Saturday, July 12, 2014

First things first.

Here is something that I keep wanting to say on Facebook in re: extremely immoderate debates about the Hobby Lobby brouhaha, but I'm not sure it would be helpful. So I will say it here where only a bunch of my cronies who agree with me will read it. Great.

Do you people (not you people, the other people not reading this) not understand that Christians are opposed to abortion primarily because we believe it to be murder? MURDER. Sexual ethics come into it for most of us, in at least a secondary way, but the main problem is that we believe it to be the destruction of a human life, a soul that's just been united with a body, and either is or has the potential to become a person.  That's it. That's the reason.

Why wouldn't you want to respect that belief? Don't you agree that Murder Is Bad, especially murder of an innocent? You do not agree that abortion is murder because you do not agree that an embryo/fetus is a human life, and you do not like the consequences of calling it murder, but can you see why we would be upset about it? If you can't hold the idea that somebody thinks abortion is murder in your head for more than a second before rejecting it and moving onto women's rights, then I think Western civilization is over.

Murder is pretty much the worst thing you can do. If there is any question in your mind whether you are murdering someone or not, would you not want to err on the side of not murdering someone?

This has been my question pretty much since sixth grade or whenever I learned about abortion. It is a very simplistic and probably childish one, but I don't see how you can get around it without absolutely proving that an embryo/fetus is not a human life. That is not a provable thing one way or the other (although in the case of a viable fetus it seems so obvious to me,) but I think that you don't have to be a Christian to give the potential victim the benefit of the doubt. You can talk all you want about the sex stuff and the social consequences of "stigmatizing" abortion as murder, but you have to do it in the shadow of death, or the truth is totally not in you. That is why I appreciate, in a murky perverse way, people like Naomi Wolf, because at least she admits that abortion is murder, and even child sacrifice. She continues to support it, but at least she is barefaced in her wickedness and does not hide it behind the mask of humanitarianism.


I could write a very long post about breastfeeding and changing diapers today, but I probably won't, because I have other plans like walking Barnacle Boy down to the Farmers' Market to buy some more ravishingly sexy tomatoes, mailing all the thank you cards (no more extremely generous favors, please! I'm running out of cards!), going to the library, having a friend visit and maybe visiting a friend, and probably doing some breastfeeding and some diaper changing. My main question is how to get poop off of cloth diapers without getting it onto everything else.

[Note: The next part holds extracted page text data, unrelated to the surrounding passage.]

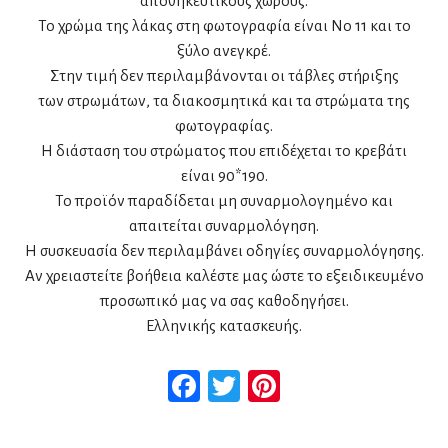
αποθηκευτικούς χώρους.
Το χρώμα της λάκας στη φωτογραφία είναι Νο 11 και το
ξύλο ανεγκρέ.
Στην τιμή δεν περιλαμβάνονται οι τάβλες στήριξης
των στρωμάτων, τα διακοσμητικά και τα στρώματα της
φωτογραφίας.
Η διάσταση του στρώματος που επιδέχεται το κρεβάτι
είναι 90*190.
Το προϊόν παραδίδεται μη συναρμολογημένο και
απαιτείται συναρμολόγηση.
Η συσκευασία δεν περιλαμβάνει οδηγίες συναρμολόγησης.
Αν χρειαστείτε βοήθεια καλέστε μας ώστε το εξειδικευμένο
προσωπικό μας να σας καθοδηγήσει.
Ελληνικής κατασκευής.
Facebook
Twitter
Pinterest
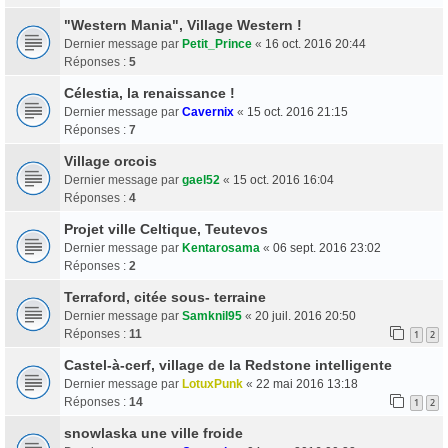
"Western Mania", Village Western !
Dernier message par
Petit_Prince
«
16 oct. 2016 20:44
Réponses :
5
Célestia, la renaissance !
Dernier message par
Cavernix
«
15 oct. 2016 21:15
Réponses :
7
Village orcois
Dernier message par
gael52
«
15 oct. 2016 16:04
Réponses :
4
Projet ville Celtique, Teutevos
Dernier message par
Kentarosama
«
06 sept. 2016 23:02
Réponses :
2
Terraford, citée sous- terraine
Dernier message par
Samknil95
«
20 juil. 2016 20:50
Réponses :
11
1
2
Castel-à-cerf, village de la Redstone intelligente
Dernier message par
LotuxPunk
«
22 mai 2016 13:18
Réponses :
14
1
2
snowlaska une ville froide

  1. Good post. It seems like it should be clear as day, but apparently not everyone walks around with open eyes.

    As far as diapers, dunk the whole poopy diaper in the toilet (cover and all if you need to) and then wring it out a little. Then later when you wash your diapers it should come right out. Is that what you were even asking?

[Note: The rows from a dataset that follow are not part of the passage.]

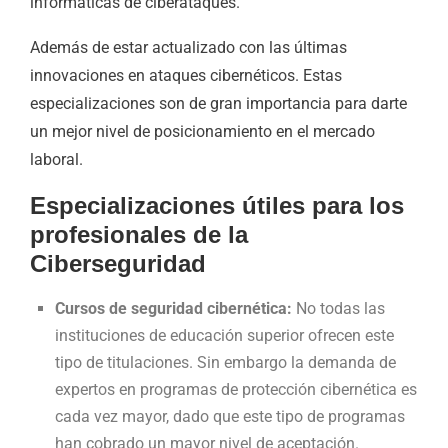
informáticas de ciberataques.
Además de estar actualizado con las últimas
innovaciones en ataques cibernéticos. Estas
especializaciones son de gran importancia para darte
un mejor nivel de posicionamiento en el mercado
laboral.
Especializaciones útiles para los
profesionales de la
Ciberseguridad
Cursos de seguridad cibernética:
No todas las
instituciones de educación superior ofrecen este
tipo de titulaciones. Sin embargo la demanda de
expertos en programas de protección cibernética es
cada vez mayor, dado que este tipo de programas
han cobrado un mayor nivel de aceptación.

    1. But... gahh... don't you get poop on your HANDS that way??? Toilet water at least?? I suppose that's the nature of the beast.

      I've started using a diaper pail that my mom gave me but it's so huge that it tempts me to leave way too many diapers in there for way too long. I almost threw up when I had to empty it. My mom suggested I might be better off with a one gallon ice cream bucket. :)

    2. You mean no one told you what you signed up for?!

      I'm reminded of my dear husband, who hates using cloth diapers. He had to change a poopy one once (and this was after starting solids, so not the milder bfed poop), and he was so disgusted that he declared we would never use cloth again and he threw the whole thing in the garbage! I just laughed at him and continued using cloth.

      Did you know that with bf poop you can usually just not even bother to rinse and it all comes right out in the wash anyway? The rinsing does become necessary after starting solids though...

    3. That's so funny! And wow, his first poopy diaper was after solid foods? You are so much more generous than me.

      You know, I pretty much guessed that you could just throw it all in the wash, but I felt gross thinking about the level of poop concentration in the water that was supposed to be getting everything clean. It's one of those things where I thought "well I sort of don't care at this point but surely if anyone found out...." But now I know that you did it so maybe I won't scruple to throw a few nasty ones in there. Hah!

      It's funny how much we fumble in the dark, holding onto whatever social conventions our fingers can find as guide lines, instead of actually thinking through things and making our own decisions. Learning how to parent is certainly a mixture of both. That's culture for you I guess.